Yohji Yamamoto

There’s a quiet solemnity to Japanese fashion that verges on the religious. It’s the kind of faith that lets someone look at half a jacket and some frizzy, powdered hair and see divine revelation. At Yohji Yamamoto, the godfather of Japanese conceptualism, the audience paid their respects by donning their most complex black assemblages. Never mind the casualties on the way in: someone lost a sleeve, I trampled an elephantine pant leg, a security guard got dragged by the loose end of a blouse. 


We regrouped, we waited, we chatted. Topic number one: a boycott of the Margiela show to protest the Belgian master’s alleged absence from the Maison. “What’s the point of going if he isn’t there anymore?” asked one particularly disturbed buyer.
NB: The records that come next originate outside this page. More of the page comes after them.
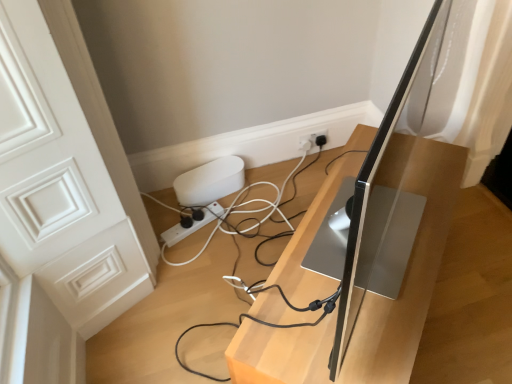 Find the location of a particular element. The image size is (512, 384). vacant space situated on the left part of white plastic power strip at lower center is located at coordinates (165, 226). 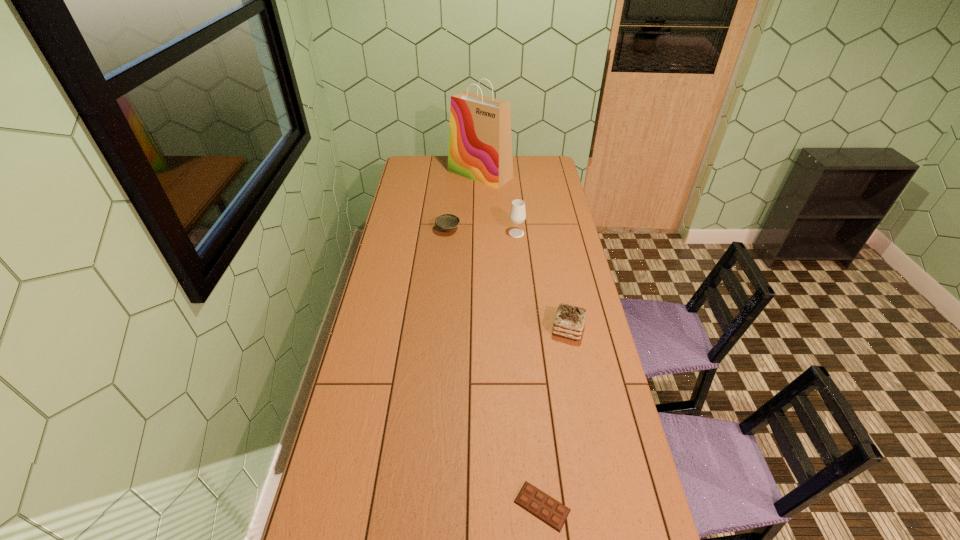 Identify the location of the tallest object. Image resolution: width=960 pixels, height=540 pixels. (480, 144).

This screenshot has height=540, width=960. Find the location of `the farthest object`. the farthest object is located at coordinates (480, 144).

Image resolution: width=960 pixels, height=540 pixels. Identify the location of glass. (517, 215).

In order to click on chocolate cake in this screenshot , I will do tap(569, 321).

Where is `the third tallest object`? the third tallest object is located at coordinates (569, 321).

At what (x,y) coordinates should I click in order to perform the action: click on the fourth tallest object. Please return your answer as a coordinate pair (x, y). The image size is (960, 540). Looking at the image, I should click on (447, 222).

Where is `the nearest object`? the nearest object is located at coordinates (530, 498).

Where is `chocolate bar`? This screenshot has height=540, width=960. chocolate bar is located at coordinates (530, 498).

The width and height of the screenshot is (960, 540). Find the location of `free spot located 0.110m on the front of the shopping bag`. free spot located 0.110m on the front of the shopping bag is located at coordinates (480, 200).

Find the location of a particular element. free region located 0.210m on the back of the glass is located at coordinates 514,205. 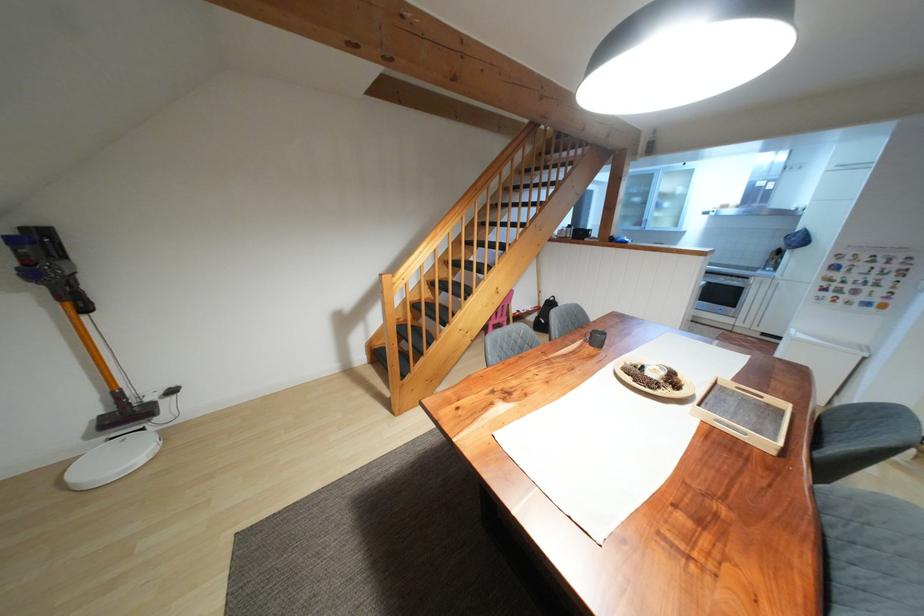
I was about to answer when I got distracted by a group of Spanish editors doing Rachel Zoe impressions. “It was a-mazing!” they said, giggling uncontrollably. “I die for it!” (sounding like “deeee” in Catalan-inflected English). 

Then finally, the collection, best described as Yohji letting loose. The first section was a continuation of the Japanese conceptual uniform: white shirt, black pants, black flats. He spun these into an array of Alice-like proportions. Some were bigger, some were smaller, some wider, some shorter, some with cut-outs. The second section shifted into bad-girl biker mode, and included studded biker gloves and amazing biker jackets. This was accompanied by a music change to full-on hair metal that managed to sound cerebral in this context. Finally, out came a finale of corseted dresses and soft flounces in pretty Liberty prints to the soundtrack of Que Sera Sera. The overall effect: a cross between Dangerous Liaisons and Sons of Anarchy.